Under the conditions of the study none of the rats dosed at levels up to and including 1500 mg/kg bw died. Four males and two females dosed at 3000 mg/kg bw died, five males and four females dosed at 6000 mg/kg bw died, and all animals dosed at 10000 mg/kg bw died. Signs and symptoms of toxicity at dose levels ≥ 3000 mg/kg bw included transient hypoventilation, roughening of the coat, ataxia, ventricumbency, muscular hypotonia, inhibition to pain, and piloerection. Gross changes in animals that died during the study included pulmonary oedema, gastroenteritis with dilated stomach and slight atrophied thymus and spleen. No gross changes were observed in animals that survived the study/observation period.  

Under the conditions of this study the LD50 of the test material was 3050 mg/kg bw.

Anonymous (1982) Read-across data (mixture DOTE: MOTE. 53:22) (CAS No 15571-58-1 and CAS 27107-89-7)

The acute oral toxicity of the test material was determined in a study which was conducted according to a method that is comparable to the standardised guideline OECD 401.

During the study, groups of 5 male and 5 female rats were fasted overnight and administered a single oral dose of the test material at dose levels of 1000, 2500, and 5000 mg/kg bw. Animals were observed for 14 days.  Body weights were recorded on days 1 (prior to dosing), 7, 14, and at death.  Animals that died were sacrificed and necropsied. Surviving animals were sacrificed and necropsied at the end of the observation period.

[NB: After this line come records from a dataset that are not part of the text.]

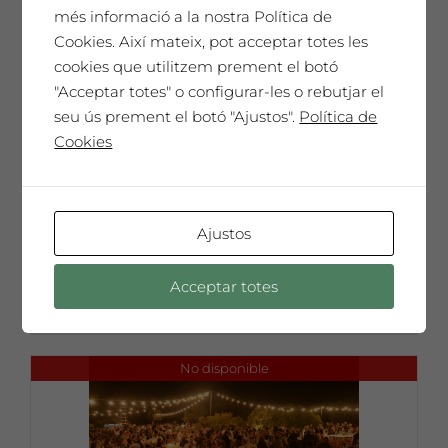
més informació a la nostra Política de
Cookies. Així mateix, pot acceptar totes les
cookies que utilitzem prement el botó
"Acceptar totes" o configurar-les o rebutjar el
seu ús prement el botó "Ajustos".
Política de
Cookies
Dissabte 16 de juliol a les 18h: Sopar
i festa a La Vinya dels Artistes
Preu per una persona
Ajustos
35€ €
Acceptar totes
35,00
€
Preu per persona 35€
No disponible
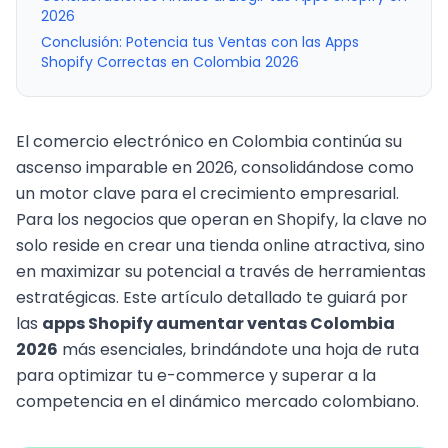
2026
Conclusión: Potencia tus Ventas con las Apps
Shopify Correctas en Colombia 2026
El comercio electrónico en Colombia continúa su
ascenso imparable en 2026
, consolidándose como
un motor clave para el
crecimiento empresarial
.
Para los negocios que operan en Shopify, la clave no
solo reside en
crear una tienda online atractiva
, sino
en maximizar su potencial a través de herramientas
estratégicas. Este artículo detallado te guiará por
las
apps Shopify aumentar ventas Colombia
2026
más esenciales, brindándote una hoja de ruta
para optimizar tu e-commerce y superar a la
competencia en el dinámico mercado colombiano.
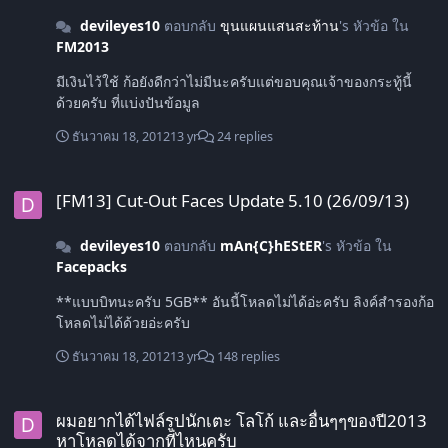
devileyes10
ตอบกลับ
ขุนแผนแสนสะท้าน
's หัวข้อ ใน
FM2013
มีเงินไว้ใช้ ก้อยังดีกว่าไม่มีนะครับแต่ขอบคุณเจ้าของกระทู้นี้
ด้วยครับ ที่แบ่งปันข้อมูล
ธันวาคม 18, 2012
13 yr
24 replies
[FM13] Cut-Out Faces Update 5.10 (26/09/13)
[FM13] Cut-Out Faces Update 5.10 (26/09/13)
devileyes10
ตอบกลับ
mAn{C}hEStER
's หัวข้อ ใน
Facepacks
**แบบบิทนะครับ 5GB** อันนี้โหลดไม่ได้อ่ะครับ ลิงค์สำรองก้อ
โหลดไม่ได้ด้วยอ่ะครับ
ธันวาคม 18, 2012
13 yr
148 replies
ผมอยากได้ไฟล์รูปนักเตะ โลโก้ และอื่นๆๆของปี2013 หาโหลดได้จากที่ไหน
ผมอยากได้ไฟล์รูปนักเตะ โลโก้ และอื่นๆๆของปี2013
หาโหลดได้จากที่ไหนครับ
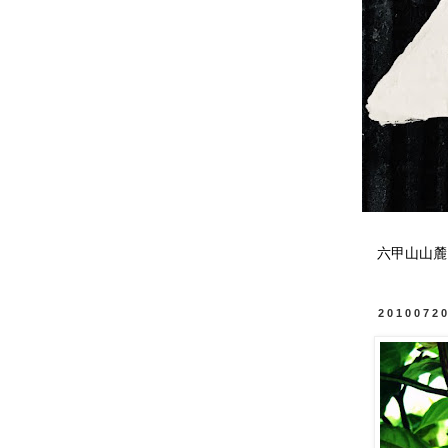
六甲山山麓
2010072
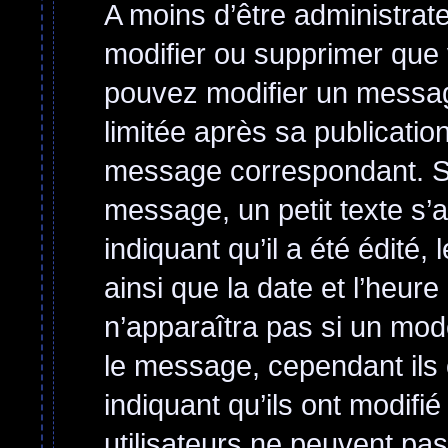
A moins d’être administra
modifier ou supprimer qu
pouvez modifier un messag
limitée après sa publicatio
message correspondant. Si
message, un petit texte s’
indiquant qu’il a été édité, 
ainsi que la date et l’heur
n’apparaîtra pas si un mod
le message, cependant ils o
indiquant qu’ils ont modifi
utilisateurs ne peuvent p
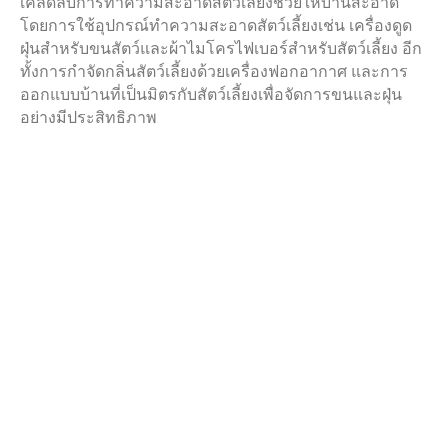
เคล็ดลับการทำความสะอาดสัตว์เลี้ยงช่วยให้บ้านสะอาด
โดยการใช้อุปกรณ์ทำความสะอาดสัตว์เลี้ยงเช่น เครื่องดูด
ฝุ่นสำหรับขนสัตว์และผ้าไมโครไฟเบอร์สำหรับสัตว์เลี้ยง อีก
ทั้งการกำจัดกลิ่นสัตว์เลี้ยงด้วยเครื่องฟอกอากาศ และการ
ออกแบบบ้านที่เป็นมิตรกับสัตว์เลี้ยงเพื่อจัดการขนและฝุ่น
อย่างมีประสิทธิภาพ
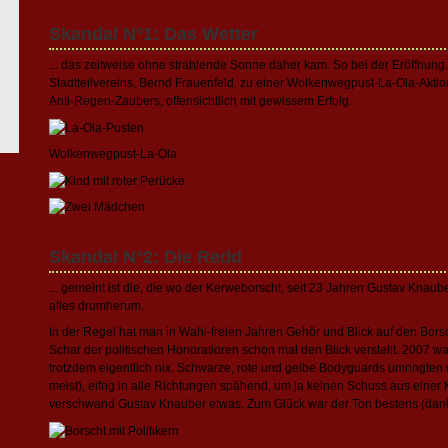
Skandal N°1: Das Wetter
... das zeitweise ohne strahlende Sonne daher kam. So bei der Eröffnung
Stadtteilvereins, Bernd Frauenfeld, zu einer Wolkenwegpust-La-Ola-Aktion
Anti-Regen-Zaubers, offensichtlich mit gewissem Erfolg.
Wolkenwegpust-La-Ola
Skandal N°2: Die Redd
... gemeint ist die, die wo der Kerweborscht, seit 23 Jahren Gustav Knaub
alles drumherum.
In der Regel hat man in Wahl-freien Jahren Gehör und Blick auf den Bor
Schar der politischen Honoratioren schon mal den Blick verstellt. 2007 w
trotzdem eigentlich nix. Schwarze, rote und gelbe Bodyguards umringten 
meist), eifrig in alle Richtungen spähend, um ja keinen Schuss aus eine
verschwand Gustav Knauber etwas. Zum Glück war der Ton bestens (danke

Under the conditions of the study none of the rats dosed at 1000 mg/kg bw died. At 2500 mg/kg bw 1 male and 3 females died, and at the top dose level of 5000 mg/kg bw all the animals died. Signs and symptoms of toxicity included sedation, dyspnoea, ruffled fur, diarrhea, exophthalmus, anc curved body position.

Under the conditions of the study the acute oral LD50 of the test material was determined to be 2775 mg/kg bw.

Justification for classification or non-classification

In accordance with the criteria for classification as defined in Annex I, Regulation (EC) No 1272/2008, the substance does not require classification with respect to acute oral toxicity.